Malbi recounted everything that had happened to them. Discovering the Red Haired Man, scrying on him, and eventually traveling to the Plane of Fire when they discovered where the whole thing was going down. Dhoren listened intently, not missing a thing. When he finally finished, he nodded and leaned back again, having leaned forward more and more as the tale progressed.

“We just have to find Green Marvent. He’s the one behind everything, if he’s still alive. We destroyed the entire outpost on the Plane of Fire.”

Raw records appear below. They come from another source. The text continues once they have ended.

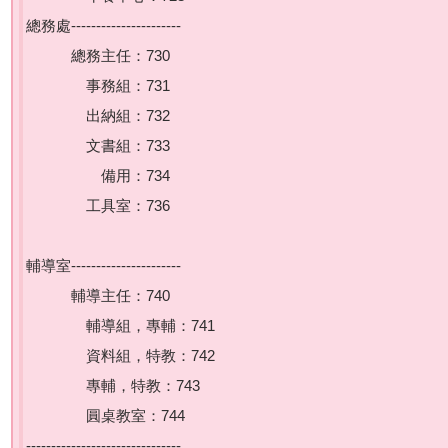
總務處----------------------
總務主任：730
事務組：731
出納組：732
文書組：733
備用：734
工具室：736
輔導室----------------------
輔導主任：740
輔導組，專輔：741
資料組，特教：742
專輔，特教：743
圓桌教室：744
-------------------------------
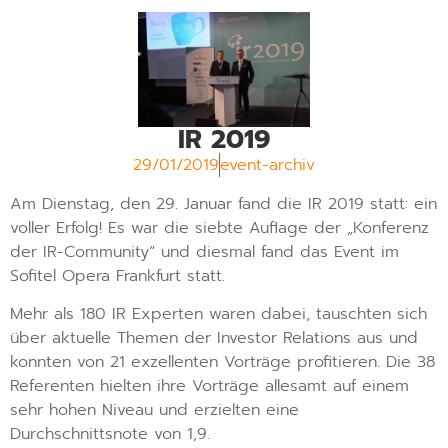
IR 2019
29/01/2019
event-archiv
Am Dienstag, den 29. Januar fand die IR 2019 statt: ein
voller Erfolg! Es war die siebte Auflage der „Konferenz
der IR-Community“ und diesmal fand das Event im
Sofitel Opera Frankfurt statt.
Mehr als 180 IR Experten waren dabei, tauschten sich
über aktuelle Themen der Investor Relations aus und
konnten von 21 exzellenten Vorträge profitieren. Die 38
Referenten hielten ihre Vorträge allesamt auf einem
sehr hohen Niveau und erzielten eine
Durchschnittsnote von 1,9.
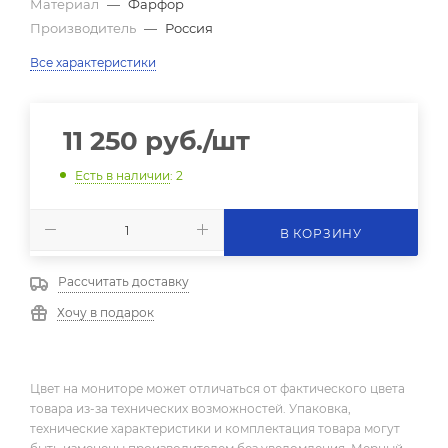
Материал
—
Фарфор
Производитель
—
Россия
Все характеристики
11 250
руб.
/шт
Есть в наличии
: 2
В КОРЗИНУ
Рассчитать доставку
Хочу в подарок
Цвет на мониторе может отличаться от фактического цвета
товара из-за технических возможностей. Упаковка,
технические характеристики и комплектация товара могут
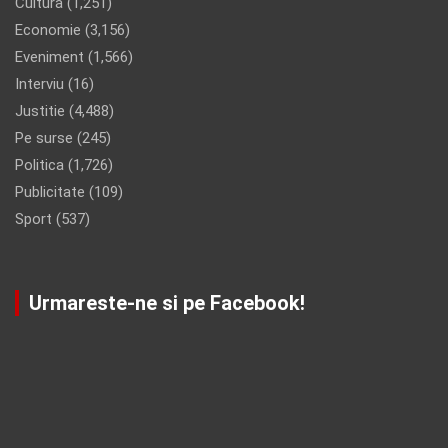
Cultura
(1,251)
Economie
(3,156)
Eveniment
(1,566)
Interviu
(16)
Justitie
(4,488)
Pe surse
(245)
Politica
(1,726)
Publicitate
(109)
Sport
(537)
Urmareste-ne si pe Facebook!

A few minutes went by without Dhoren saying anything, and Malbi was thinking about to saying something when the Factor began to speak, “I’ve heard… not so great things about you. Factotum Sylsas, who you previously answered to had many colorful things to say about you, playing with dead bodies as if they were dolls, making outrageous claims about spies, which by the way turned out to be correct. But, you seem to be quite a capable individual.”

“I can explain that body thing.”

Dhoren looked up, an eyebrow raised.

“I was just showing him that Grum had died, and that he needed to be raised…”

“I… see… in the future I think you can handle that with Signer priests…” By the look on Dhoren’s face it looked like he was starting to reconsider Malbi, but he shook it off for the moment.

“We’ve reassigned Sylsas. His office is now operating out of the Beastlands. You’ll answer directly to me about this matter. We want you to work on finding out who and where this Green Marvent is. To that end, we have opened up the Faction’s resources to you. I’ve got a member who will cast contact other plane for you, so figure out your questions. And good luck. I expect this to be handled swiftly and efficiently.”

Malbi was excused from the office and walked the Hall of Speakers to the exit, nodding to other Signers as he went. A high priority? He couldn’t very well say no to a Factor in his own Faction, especially, it seemed, this one. Now he had two top priorities. Caradver had a contract out on their lives and might bring them closer to putting an end to the whole conflict with the Dustmen that they had going on.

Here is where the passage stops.